A sensation of splitting invaded his thoughts – a dizzy feeling as if he were in two places at once. Just disorientation from the radiation, he reasoned. He'd read about this: high radiation could induce confusion, even seizures. His heart thudded loudly. There was a sharp ache behind his eyes.

At last, he reached the airlock's exterior panel. His trembling fingers keyed the entry code on the pad. The mechanism was sluggish; the storm's interference made the keypad flicker. For a second, he worried it wouldn't respond.

Come on… come on!

A green light flashed. The outer hatch cracked open with a burst of escaping air vapor. Michael practically fell into the airlock chamber, dragging his tether behind. His boots hit the floor and he collapsed to his knees.

"Airlock sealed," he panted to himself as he slammed the close button. He hoped the system would transmit an automatic signal to the bridge that he was in. The outer door thumped shut, and blessed shadow enclosed him.

Michael's ears rang. He stayed on hands and knees as the chamber re-pressurized, feeling gravity's gentle tug from the station's rotation. Even through his suit, he felt the vibration of the pumps equalizing pressure. It seemed to take ages.
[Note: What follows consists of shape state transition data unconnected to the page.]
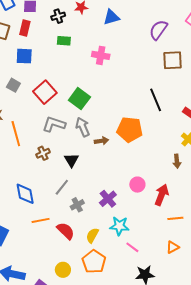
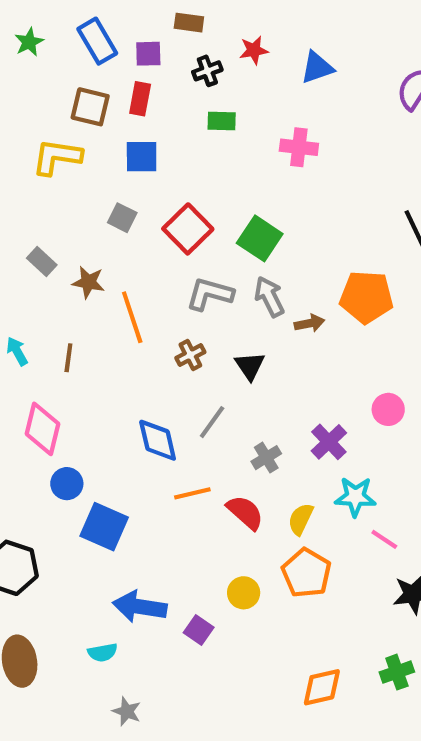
gray line: (62, 187) -> (212, 422), moved

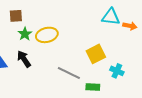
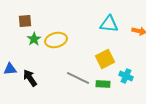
cyan triangle: (111, 17) -> (109, 24), moved
black arrow: (24, 59) -> (30, 78), moved
green rectangle: (93, 87) -> (103, 84), moved

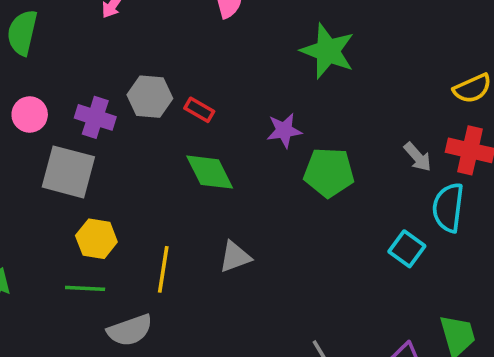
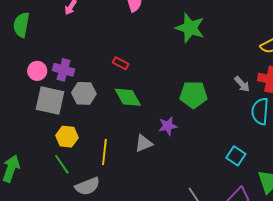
gray hexagon: (150, 97) -> (84, 93), moved
pink circle: (30, 114) -> (37, 71), moved
purple star: (284, 130) -> (168, 126), moved
cyan square: (407, 249) -> (236, 156), moved
green line: (85, 288) -> (62, 164), turned 55

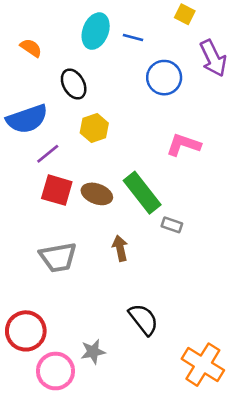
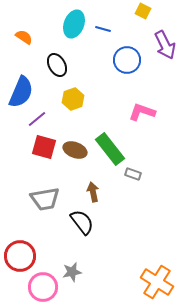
blue semicircle: (27, 119) -> (21, 92), turned -48
black semicircle: (143, 319) -> (82, 222), moved

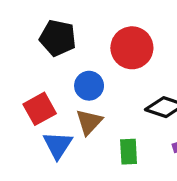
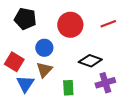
red square: (40, 109) -> (14, 62), turned -30

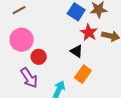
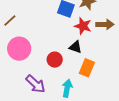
red circle: (39, 57) -> (55, 60), moved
He coughed; the helmet's air tasted metallic, over-oxygenated. "I made it… I made it," he murmured. His voice sounded distant to him.

A loud clang indicated the inner door unlocking. Through the visor, Michael saw the outline of the hatch swing inward. Figures rushed toward him.

"Elena…?" he managed, but he could barely keep his eyes open now. His head felt thick, a leaden weight. Two crew members – he couldn't tell who in his haze – grabbed him under the arms and pulled him out of the airlock.

The world tilted. Michael's vision blurred as he was half-dragged, half-floated down the corridor. He caught a glimpse of Dr. Whitaker's face through her visor – they must have donned lightweight haz suits to protect from his irradiated suit. Her eyes were wide with concern, mouth moving, but he heard nothing except the thumping of his own pulse.

They wrestled him onto a gurney. Michael tried to speak, but a wave of exhaustion and nausea washed over him. His body felt like it was on fire now that adrenaline ebbed – the radiation dose was significant, he knew by the weakness in his limbs. He let himself sink back, staring up at the ceiling lights that flashed by as they rushed him to medbay. The lights seemed to streak and double, halos dancing.

As consciousness slipped, fragments of sound came back: Dr. Whitaker giving orders, something about "IV lines" and "neuro check." Someone – Devon? – saying "Hang in there, man." Michael tried to form words, but only a groan escaped.

He felt hands removing his helmet. Cool air hit his sweat-soaked hair. His eyes closed despite his efforts. The last thing he registered was Dr. Whitaker's face hovering over him, a penlight in hand, her voice calm and firm: "Michael, stay with me. Follow my voice."